National Review magazine, with its popular website, is a perfect example. It has a blog dedicated to casting doubt on global warming, or solutions to global warming, or anybody who advocates a solution. Its title is “Planet Gore.” The psychology at work here is pretty clear: Your average conservative may not know anything about climate science, but conservatives do know they hate Al Gore. So, hold up Gore as a hate figure and conservatives will let that dictate their thinking on the issue.
As they say, there’s no such thing as bad publicity. My own view is very close to that of Bjorn Lomborg’s:
In written testimony for the House Energy and Commerce Committee, Bjorn Lomborg, a Danish statistician and author critical of people who present environmental problems as a crisis, asserted that Mr. Gore’s portrayal of global warming as a problem, and his prescription for solving it, were deeply flawed.
Mr. Lomborg said that “global warming is real and man-made,” but that a focus on intensified energy research would be more effective and far cheaper than caps or taxes on greenhouse gas emissions or energy sources that produce them.
Where I part company with Al Gore is that I actually listen to and read scientists on the subject. For example, Al said to Congress last week that this is a “planetary emergency”. James Annan, who is indeed a climate scientist (his work has recently concentrated on climate sensitivity, how much warming will there be with a doubling of atmospheric CO2, his answer generally assumed to be correct: a lot less than some others have been saying):
The only real surprise was that any scientists would try to oppose the motion – that “global warming is not a crisis” – and it’s only to be expected that they would struggle.

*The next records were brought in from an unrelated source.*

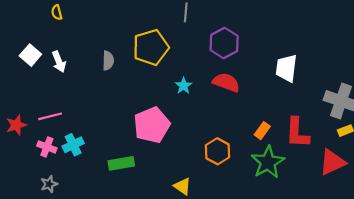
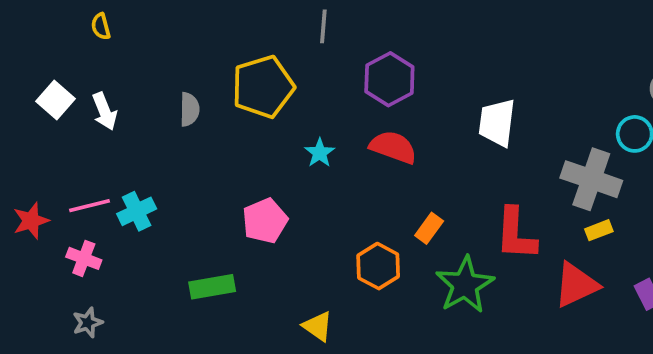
pink pentagon: (152, 125) -> (265, 221), size x0.7
orange rectangle: (262, 131) -> (429, 228), moved
cyan cross: (73, 145) -> (137, 211), moved

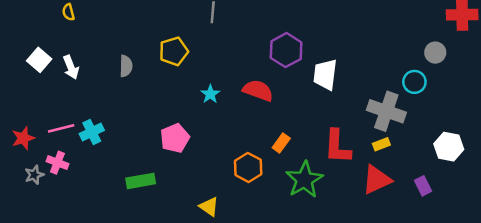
purple hexagon: (389, 79) -> (286, 50), moved
yellow pentagon: (263, 87) -> (174, 51), size x0.7
yellow rectangle: (599, 230) -> (381, 144), moved
gray star: (88, 323) -> (34, 175), moved

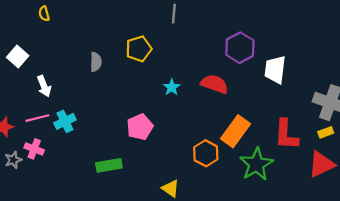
white arrow: (71, 67) -> (44, 86), moved
orange rectangle: (281, 143) -> (236, 131), size x1.8

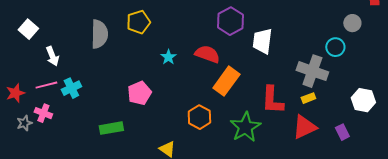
gray semicircle: (96, 62) -> (99, 34), size x1.6
orange rectangle: (236, 131) -> (226, 81), moved

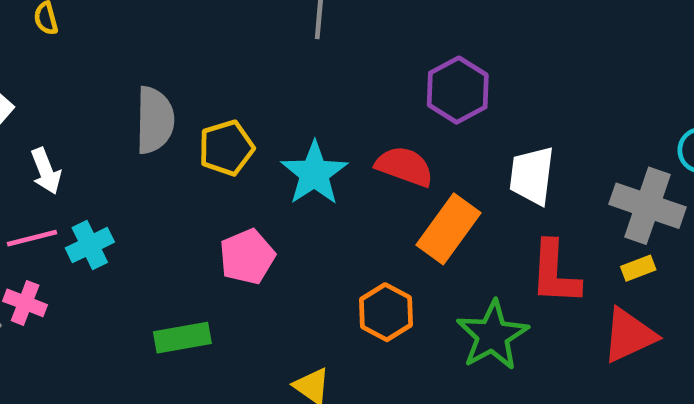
yellow pentagon: (138, 22) -> (226, 148), moved
white trapezoid: (262, 41) -> (532, 176), moved
cyan star: (168, 57) -> (314, 173), size x1.8

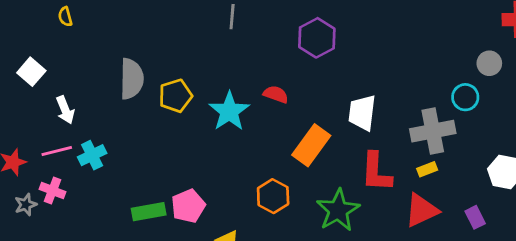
purple hexagon: (458, 90) -> (317, 38), moved
red semicircle: (405, 166) -> (276, 94), moved, size x0.7
gray cross: (647, 206) -> (433, 131), turned -30
pink pentagon: (247, 257) -> (188, 206), moved

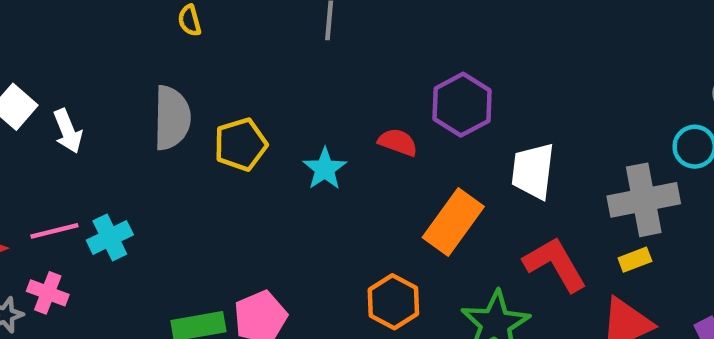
yellow semicircle: (65, 17) -> (190, 20), moved
purple hexagon: (317, 38) -> (462, 105), moved
white arrow: (65, 110) -> (68, 131), moved
cyan star: (229, 111) -> (325, 169), size x0.7
red L-shape: (376, 172) -> (555, 264), turned 147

Of course it’s not a “crisis”, but rather a long-term problem. There is nothing special about this year, or even this decade, compared to the previous or next, other than that it happens to be the one we are currently in. In fact the entire problem centres on the fact that climate change is a long-term issue, rather than something that can come to a turning point and be resolved.
If it’s not a crisis then it’s hardly an emergency, is it, even of the planetary kind? This is the heart of my opposition to the Goracle’s message: it’s his extremism, his brushing aside of the actual science (both of climate change and economics) which makes him so dangerous. He wants to bounce all into something that we don’t actually need to be bounced into. He’s working to a political timetable, not to a scientific one.
(I should perhaps reveal an interest here. Given my day job, as part of the international scandium oligopoly, the banning of incandescent light bulbs would hugely raise my income. Scandium is used in some of the alternative technologies, but not in incandescents. Despite that, I still think it’s a damn fool idea to ban them.)